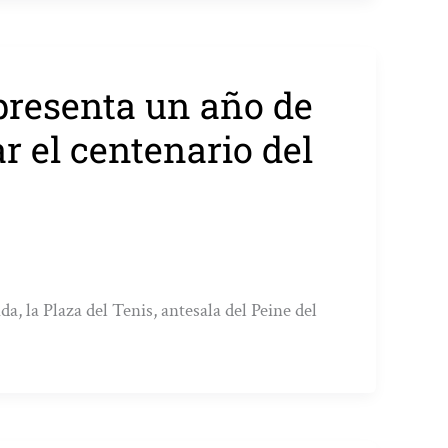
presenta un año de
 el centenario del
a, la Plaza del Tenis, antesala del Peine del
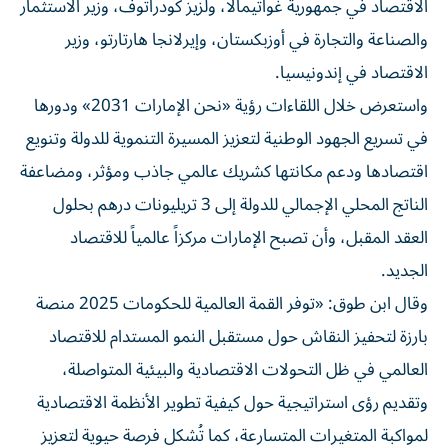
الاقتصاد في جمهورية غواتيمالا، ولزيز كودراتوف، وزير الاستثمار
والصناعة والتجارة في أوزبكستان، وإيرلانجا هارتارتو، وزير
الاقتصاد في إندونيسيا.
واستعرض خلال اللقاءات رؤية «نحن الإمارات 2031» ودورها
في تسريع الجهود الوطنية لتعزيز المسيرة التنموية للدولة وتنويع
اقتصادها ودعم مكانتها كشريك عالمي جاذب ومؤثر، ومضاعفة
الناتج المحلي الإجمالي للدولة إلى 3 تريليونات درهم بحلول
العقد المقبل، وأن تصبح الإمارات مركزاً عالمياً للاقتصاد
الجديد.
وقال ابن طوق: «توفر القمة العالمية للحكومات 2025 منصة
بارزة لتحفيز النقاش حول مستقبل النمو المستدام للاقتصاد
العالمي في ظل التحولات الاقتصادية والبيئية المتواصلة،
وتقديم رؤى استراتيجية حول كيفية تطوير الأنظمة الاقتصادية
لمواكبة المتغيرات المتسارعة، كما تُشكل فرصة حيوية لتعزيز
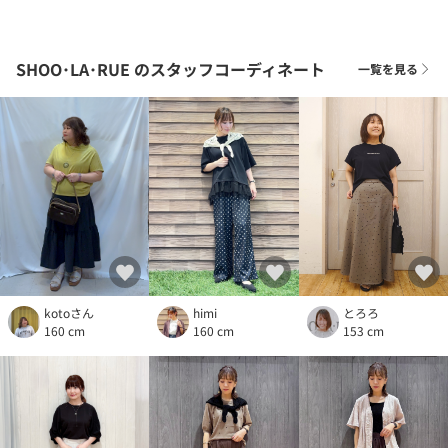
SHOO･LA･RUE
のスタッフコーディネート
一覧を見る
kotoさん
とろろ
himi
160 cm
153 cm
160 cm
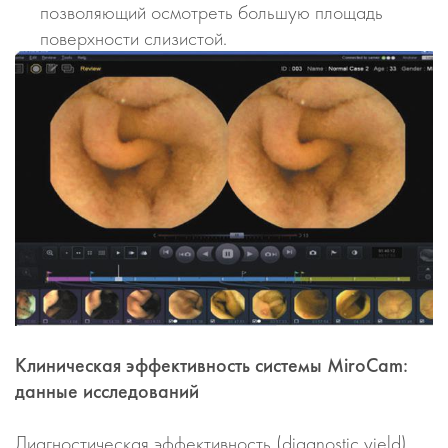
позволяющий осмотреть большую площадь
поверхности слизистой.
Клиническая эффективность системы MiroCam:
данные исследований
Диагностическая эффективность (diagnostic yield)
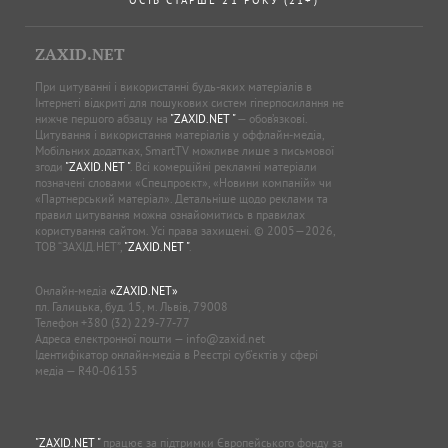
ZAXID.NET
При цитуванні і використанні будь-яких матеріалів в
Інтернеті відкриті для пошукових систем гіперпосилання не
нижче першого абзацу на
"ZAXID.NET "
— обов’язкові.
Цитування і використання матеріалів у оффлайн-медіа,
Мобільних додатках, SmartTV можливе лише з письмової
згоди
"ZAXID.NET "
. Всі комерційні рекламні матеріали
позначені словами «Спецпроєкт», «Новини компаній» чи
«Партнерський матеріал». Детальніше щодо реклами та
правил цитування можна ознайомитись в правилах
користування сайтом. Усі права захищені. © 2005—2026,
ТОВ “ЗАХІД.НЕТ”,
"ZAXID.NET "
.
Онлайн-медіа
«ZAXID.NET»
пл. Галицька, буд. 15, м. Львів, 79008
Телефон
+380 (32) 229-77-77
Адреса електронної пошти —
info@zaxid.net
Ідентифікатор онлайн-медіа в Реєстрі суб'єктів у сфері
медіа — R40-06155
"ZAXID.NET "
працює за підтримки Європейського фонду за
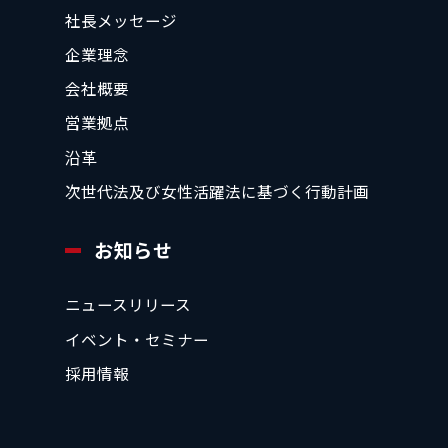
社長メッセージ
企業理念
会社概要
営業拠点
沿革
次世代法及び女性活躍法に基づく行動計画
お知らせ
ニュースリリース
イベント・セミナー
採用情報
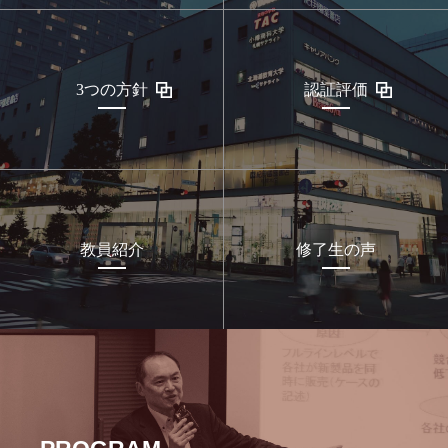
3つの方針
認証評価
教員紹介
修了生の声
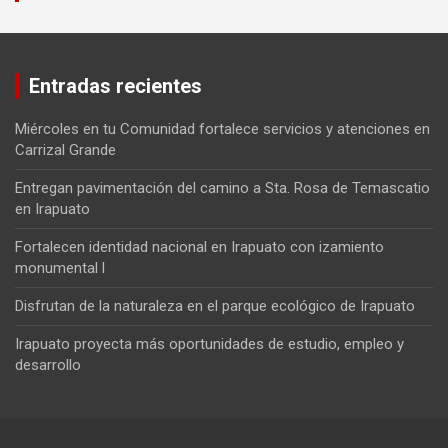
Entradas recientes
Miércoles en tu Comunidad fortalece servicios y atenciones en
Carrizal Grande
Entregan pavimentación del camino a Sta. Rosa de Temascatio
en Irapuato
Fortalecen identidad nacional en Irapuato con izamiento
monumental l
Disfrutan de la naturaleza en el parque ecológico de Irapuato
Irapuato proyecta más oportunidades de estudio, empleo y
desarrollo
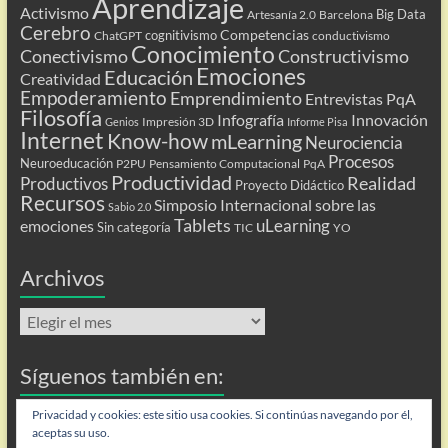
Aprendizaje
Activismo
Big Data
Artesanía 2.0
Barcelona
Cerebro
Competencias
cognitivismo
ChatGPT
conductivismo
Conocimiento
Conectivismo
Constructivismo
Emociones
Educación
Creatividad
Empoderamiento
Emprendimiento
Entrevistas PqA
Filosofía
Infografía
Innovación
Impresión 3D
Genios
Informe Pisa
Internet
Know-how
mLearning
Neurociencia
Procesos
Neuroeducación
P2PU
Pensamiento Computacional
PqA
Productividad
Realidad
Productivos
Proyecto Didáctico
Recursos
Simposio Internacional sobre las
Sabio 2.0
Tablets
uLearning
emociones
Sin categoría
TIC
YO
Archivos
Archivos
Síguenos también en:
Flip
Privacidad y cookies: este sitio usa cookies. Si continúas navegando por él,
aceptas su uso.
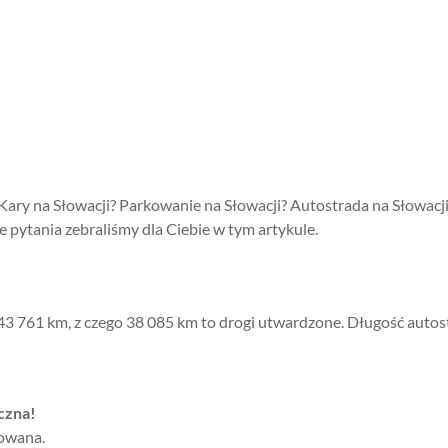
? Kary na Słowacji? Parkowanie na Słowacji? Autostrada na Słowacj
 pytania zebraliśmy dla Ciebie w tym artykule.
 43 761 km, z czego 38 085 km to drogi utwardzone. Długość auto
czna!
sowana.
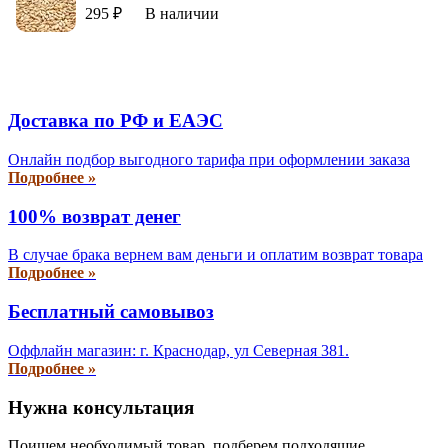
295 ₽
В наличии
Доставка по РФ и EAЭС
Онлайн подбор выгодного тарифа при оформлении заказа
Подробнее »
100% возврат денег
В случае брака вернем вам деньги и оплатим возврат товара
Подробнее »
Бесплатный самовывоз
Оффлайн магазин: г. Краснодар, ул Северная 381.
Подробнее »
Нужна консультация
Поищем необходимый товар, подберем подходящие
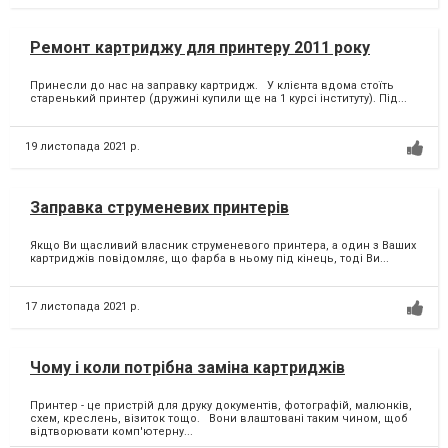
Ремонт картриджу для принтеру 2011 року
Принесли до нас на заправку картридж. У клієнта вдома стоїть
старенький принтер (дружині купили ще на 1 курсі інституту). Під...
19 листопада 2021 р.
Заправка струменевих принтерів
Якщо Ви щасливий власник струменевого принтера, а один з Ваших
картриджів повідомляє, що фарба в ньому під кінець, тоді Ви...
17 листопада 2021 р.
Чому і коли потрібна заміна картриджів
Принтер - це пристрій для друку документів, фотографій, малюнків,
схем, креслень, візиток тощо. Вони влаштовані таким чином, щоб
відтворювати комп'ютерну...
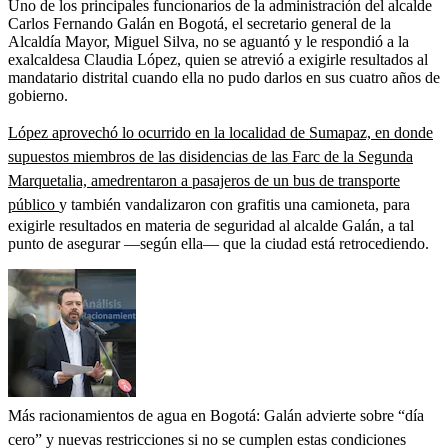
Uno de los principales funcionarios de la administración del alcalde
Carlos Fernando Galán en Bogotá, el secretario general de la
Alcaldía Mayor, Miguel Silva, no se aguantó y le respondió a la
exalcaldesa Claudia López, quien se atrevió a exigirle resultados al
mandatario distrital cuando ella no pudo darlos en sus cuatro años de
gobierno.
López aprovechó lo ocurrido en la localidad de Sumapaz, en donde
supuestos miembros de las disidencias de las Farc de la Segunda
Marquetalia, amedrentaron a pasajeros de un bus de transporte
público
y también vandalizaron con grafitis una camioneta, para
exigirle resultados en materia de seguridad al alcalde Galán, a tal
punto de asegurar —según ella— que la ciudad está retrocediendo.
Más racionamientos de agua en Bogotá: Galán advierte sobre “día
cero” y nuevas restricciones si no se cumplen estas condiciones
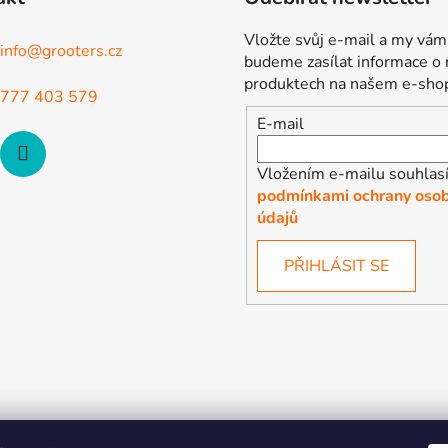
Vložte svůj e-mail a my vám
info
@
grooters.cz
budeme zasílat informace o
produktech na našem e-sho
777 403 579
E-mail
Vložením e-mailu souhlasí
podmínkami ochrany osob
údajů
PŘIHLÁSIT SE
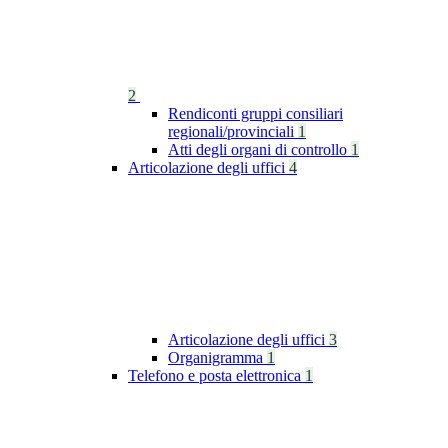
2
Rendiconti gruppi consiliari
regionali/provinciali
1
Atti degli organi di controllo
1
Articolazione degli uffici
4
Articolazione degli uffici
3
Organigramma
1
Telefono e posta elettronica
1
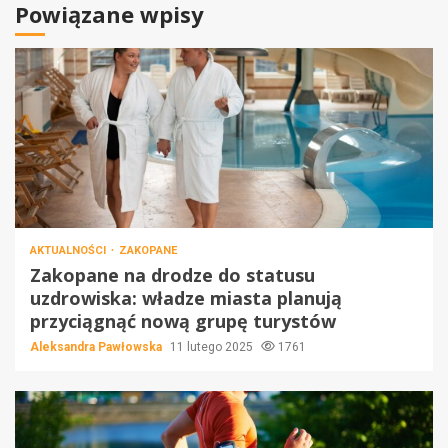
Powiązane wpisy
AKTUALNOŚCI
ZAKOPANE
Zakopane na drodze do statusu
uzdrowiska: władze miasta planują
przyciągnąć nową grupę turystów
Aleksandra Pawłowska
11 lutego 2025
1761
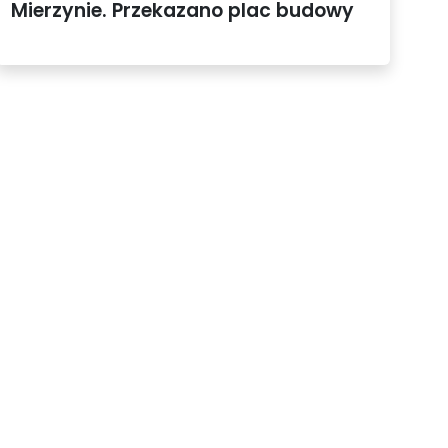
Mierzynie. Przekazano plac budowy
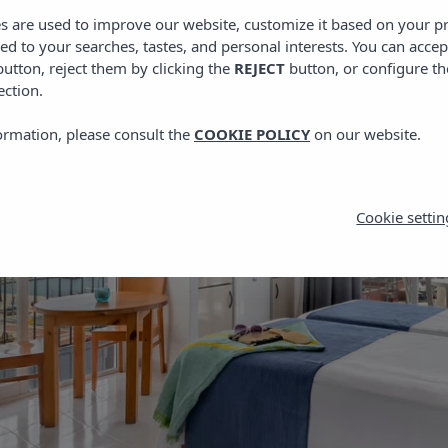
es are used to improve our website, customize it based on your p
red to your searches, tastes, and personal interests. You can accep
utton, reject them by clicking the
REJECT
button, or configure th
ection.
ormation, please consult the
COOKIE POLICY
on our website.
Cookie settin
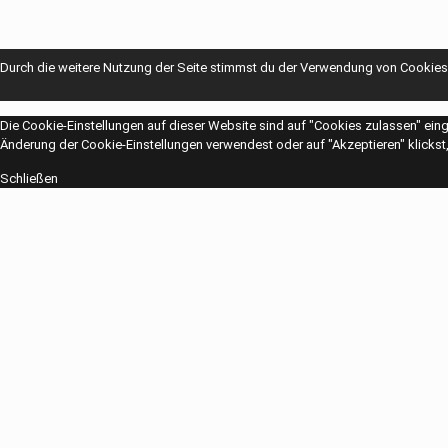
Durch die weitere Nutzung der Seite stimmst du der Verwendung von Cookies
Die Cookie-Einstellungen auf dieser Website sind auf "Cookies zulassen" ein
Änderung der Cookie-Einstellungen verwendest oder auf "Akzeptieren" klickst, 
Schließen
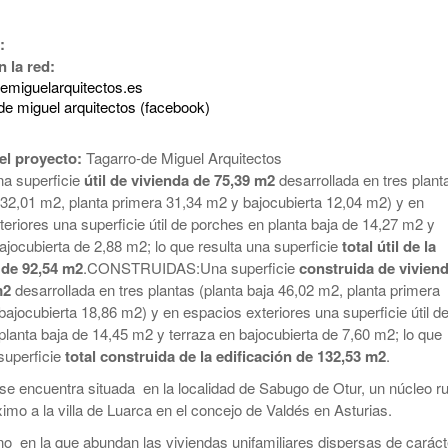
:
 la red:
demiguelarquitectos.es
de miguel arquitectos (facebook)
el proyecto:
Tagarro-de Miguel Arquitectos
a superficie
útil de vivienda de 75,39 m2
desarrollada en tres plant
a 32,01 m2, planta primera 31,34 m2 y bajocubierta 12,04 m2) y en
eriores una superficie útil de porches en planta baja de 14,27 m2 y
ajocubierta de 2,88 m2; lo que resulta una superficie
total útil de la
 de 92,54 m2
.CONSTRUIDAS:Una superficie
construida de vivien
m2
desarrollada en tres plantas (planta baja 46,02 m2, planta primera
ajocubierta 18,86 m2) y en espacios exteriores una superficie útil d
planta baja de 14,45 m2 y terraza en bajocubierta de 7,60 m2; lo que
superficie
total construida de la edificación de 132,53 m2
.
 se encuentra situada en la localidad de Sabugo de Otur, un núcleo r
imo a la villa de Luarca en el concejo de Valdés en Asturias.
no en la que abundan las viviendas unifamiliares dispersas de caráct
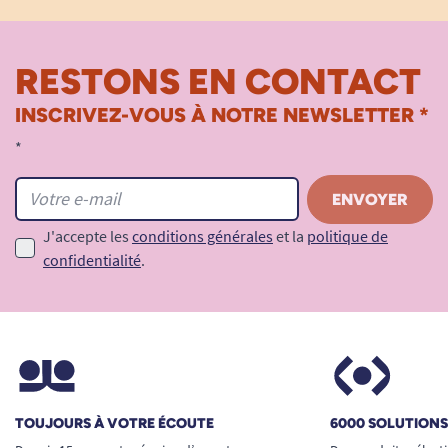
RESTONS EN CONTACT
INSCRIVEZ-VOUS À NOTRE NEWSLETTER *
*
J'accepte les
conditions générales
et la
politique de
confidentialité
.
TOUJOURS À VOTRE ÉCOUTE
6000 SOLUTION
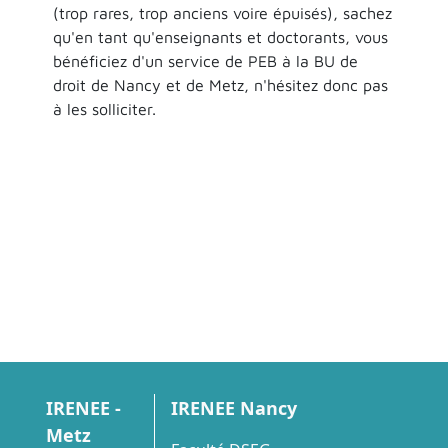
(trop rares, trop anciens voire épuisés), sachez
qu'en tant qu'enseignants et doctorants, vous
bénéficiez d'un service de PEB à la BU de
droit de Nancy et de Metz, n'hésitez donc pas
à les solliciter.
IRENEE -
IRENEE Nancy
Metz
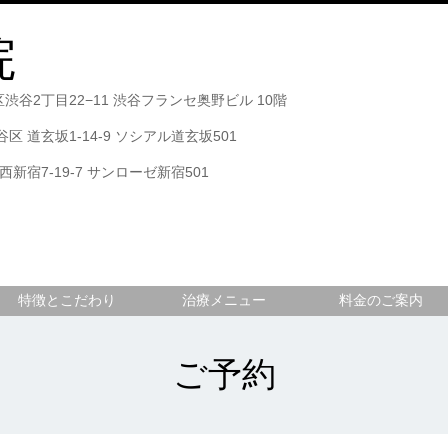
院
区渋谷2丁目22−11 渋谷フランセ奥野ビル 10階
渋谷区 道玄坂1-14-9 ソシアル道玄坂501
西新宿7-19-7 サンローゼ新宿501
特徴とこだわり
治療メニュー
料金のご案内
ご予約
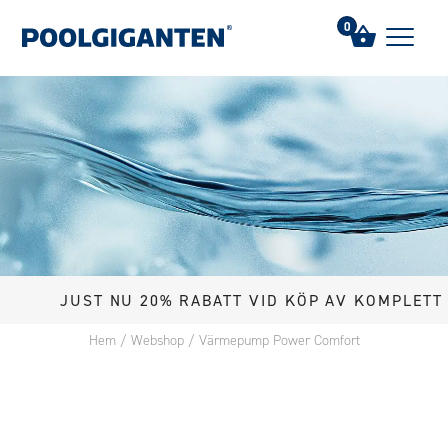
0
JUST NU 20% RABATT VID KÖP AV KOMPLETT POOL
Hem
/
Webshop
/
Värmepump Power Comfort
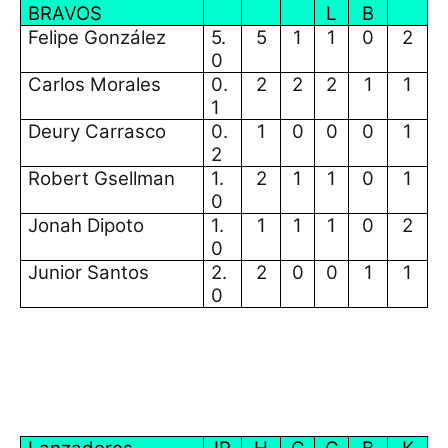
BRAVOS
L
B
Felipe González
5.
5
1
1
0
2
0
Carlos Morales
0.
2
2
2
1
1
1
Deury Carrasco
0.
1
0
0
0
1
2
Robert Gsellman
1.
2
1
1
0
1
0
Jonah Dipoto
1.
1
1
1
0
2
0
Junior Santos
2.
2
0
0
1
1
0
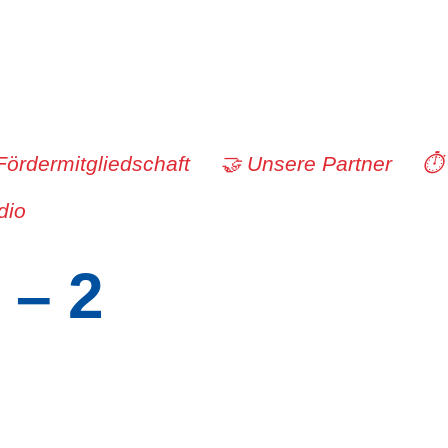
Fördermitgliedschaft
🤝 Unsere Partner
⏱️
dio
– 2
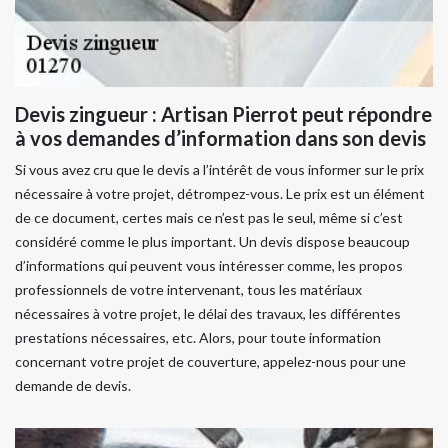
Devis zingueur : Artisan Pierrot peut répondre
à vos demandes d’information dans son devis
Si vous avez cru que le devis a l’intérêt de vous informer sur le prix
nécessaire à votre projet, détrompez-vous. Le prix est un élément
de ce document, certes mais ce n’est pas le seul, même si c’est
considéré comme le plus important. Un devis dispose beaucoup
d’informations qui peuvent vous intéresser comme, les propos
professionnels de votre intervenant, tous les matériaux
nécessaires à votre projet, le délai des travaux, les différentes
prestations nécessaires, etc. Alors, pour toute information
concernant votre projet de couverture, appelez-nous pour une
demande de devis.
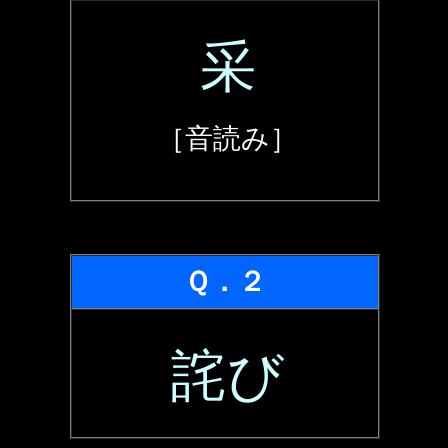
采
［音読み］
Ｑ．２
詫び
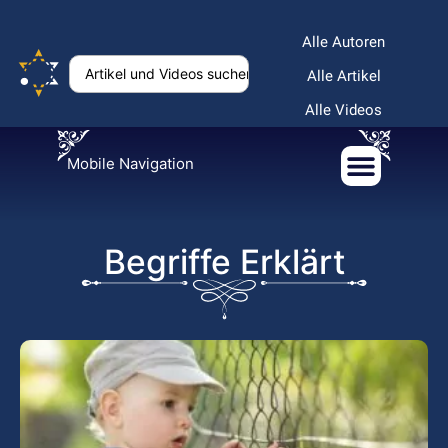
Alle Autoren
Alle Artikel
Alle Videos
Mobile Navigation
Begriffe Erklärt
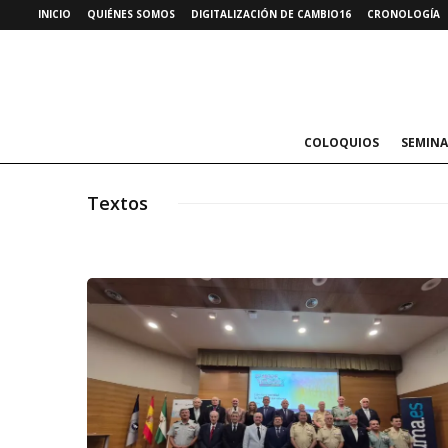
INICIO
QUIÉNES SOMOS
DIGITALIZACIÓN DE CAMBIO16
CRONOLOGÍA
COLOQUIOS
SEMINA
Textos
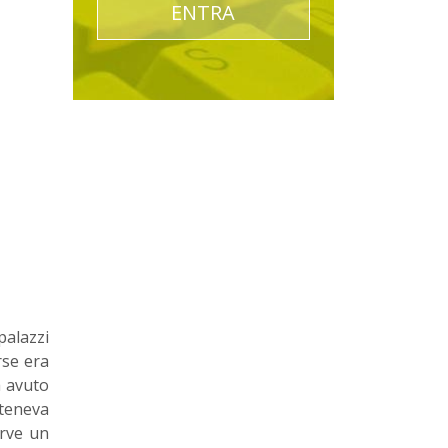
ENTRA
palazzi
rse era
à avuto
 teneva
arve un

# What to work on
Exactly how many lines of the listing hold the word "الإمارات"? Give the number with nothing else.

# Output for this exercise
2